The past twelve months had been rough on ARPA. The agency’s budget had reached a historic peak and gone into decline. The Vietnam War was consuming everything. In December 1969 ARPA had been pushed out of its headquarters in the Pentagon and forced to move into a leased office building in Arlington, Virginia. Director Stephen Lukasik called it “the American equivalent of being banished to Siberia.” The ARPA that onc
e rated a Pentagon-issue American flag behind the director’s desk was quietly stripped of such trappings. Despite low morale, ARPA officials kept their flag and displayed it in the new headquarters, hoping no one important would notice that it had only forty-eight stars.

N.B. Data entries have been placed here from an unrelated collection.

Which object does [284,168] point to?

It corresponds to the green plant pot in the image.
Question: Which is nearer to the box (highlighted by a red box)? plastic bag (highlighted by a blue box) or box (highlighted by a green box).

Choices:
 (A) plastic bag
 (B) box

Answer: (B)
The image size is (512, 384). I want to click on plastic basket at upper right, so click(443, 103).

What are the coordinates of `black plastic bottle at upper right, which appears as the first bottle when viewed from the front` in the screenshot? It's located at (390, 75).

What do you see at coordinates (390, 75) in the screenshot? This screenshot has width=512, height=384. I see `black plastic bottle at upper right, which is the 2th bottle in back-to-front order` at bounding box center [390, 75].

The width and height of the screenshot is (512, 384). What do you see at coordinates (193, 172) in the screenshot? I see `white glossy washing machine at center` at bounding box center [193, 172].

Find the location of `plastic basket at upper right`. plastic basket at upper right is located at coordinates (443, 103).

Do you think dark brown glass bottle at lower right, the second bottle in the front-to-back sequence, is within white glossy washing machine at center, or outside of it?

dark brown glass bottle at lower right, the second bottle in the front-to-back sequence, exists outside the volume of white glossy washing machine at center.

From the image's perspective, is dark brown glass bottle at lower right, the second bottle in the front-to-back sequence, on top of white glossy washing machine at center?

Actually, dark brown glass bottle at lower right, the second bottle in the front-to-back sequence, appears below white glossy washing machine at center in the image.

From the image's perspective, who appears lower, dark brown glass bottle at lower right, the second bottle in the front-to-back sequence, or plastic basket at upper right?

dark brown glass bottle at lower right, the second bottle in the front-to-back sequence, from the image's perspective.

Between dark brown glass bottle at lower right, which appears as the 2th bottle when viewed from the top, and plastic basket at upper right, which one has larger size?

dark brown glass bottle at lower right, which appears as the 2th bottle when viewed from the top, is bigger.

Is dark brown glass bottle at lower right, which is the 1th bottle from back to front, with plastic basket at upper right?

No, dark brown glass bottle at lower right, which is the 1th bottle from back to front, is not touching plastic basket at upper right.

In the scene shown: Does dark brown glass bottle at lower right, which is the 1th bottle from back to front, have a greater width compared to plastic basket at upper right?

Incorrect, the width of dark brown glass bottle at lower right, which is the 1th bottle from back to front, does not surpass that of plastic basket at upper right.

Computing continued to be the one line in the agency’s budget that didn’t turn downward at the beginning of the 1970s. Larry Roberts was determined to win support from the top, and did. He was equally determined to get an additional dozen principal investigators across the country to buy into the idea of the ARPA network. He kept pushing. He kept steady pressure on new sites to prepare for the day when an IMP would arrive at their doors with a team from BBN to connect their host computers to the network. It wasn’t a question of if but when, and Roberts always posed it that way.

In Cambridge, the activity on Moulton Street began taking on an air of production—“the factory,” some called it. The majority of the effort moved into the large room at the back of the low building with the loading dock where deliveries from Honeywell were received; and there each new machine was set up to be debugged and tested before being shipped into the field. At the same time, Heart’s team continued apace improving the design of the IMP, developing, testing, and tweaking the software and hardware. The fifth, sixth, and seventh 516 computers arrived from Honeywell in the first months of the year.

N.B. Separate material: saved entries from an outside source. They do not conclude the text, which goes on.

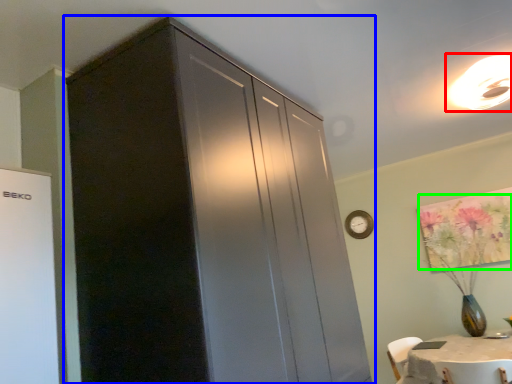 Question: Which is nearer to the light fixture (highlighted by a red box)? cupboard (highlighted by a blue box) or flower (highlighted by a green box).

Choices:
 (A) cupboard
 (B) flower

Answer: (B) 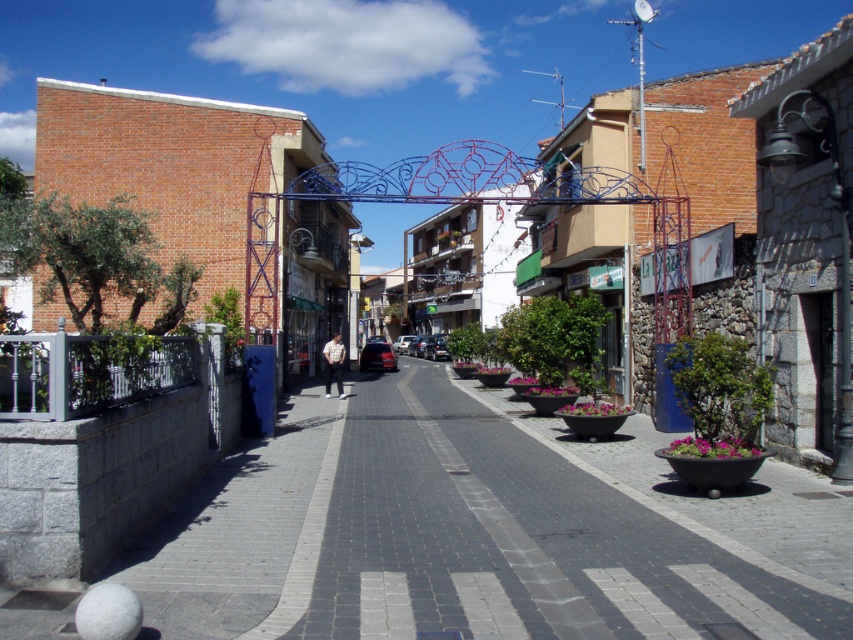 Question: Does gray concrete pavement at center appear on the right side of white cotton shirt at center?

Choices:
 (A) no
 (B) yes

Answer: (B)

Question: Does gray concrete pavement at center appear over white cotton shirt at center?

Choices:
 (A) yes
 (B) no

Answer: (B)

Question: Which object appears closest to the camera in this image?

Choices:
 (A) white cotton shirt at center
 (B) gray concrete pavement at center

Answer: (B)

Question: Can you confirm if gray concrete pavement at center is thinner than white cotton shirt at center?

Choices:
 (A) yes
 (B) no

Answer: (B)

Question: Which point appears farthest from the camera in this image?

Choices:
 (A) (326, 394)
 (B) (259, 516)

Answer: (A)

In late March the first cross-country circuit in the ARPA experimental network was installed. The new 50-kilobit line connected UCLA’s computer center to BBN’s Moulton Street site, which became the fifth node in the network. And it wasn’t just a breakthrough symbolically from the West Coast to the East (frontier expansion in reverse); the transcontinental link was also an immediate boon to network maintenance and troubleshooting.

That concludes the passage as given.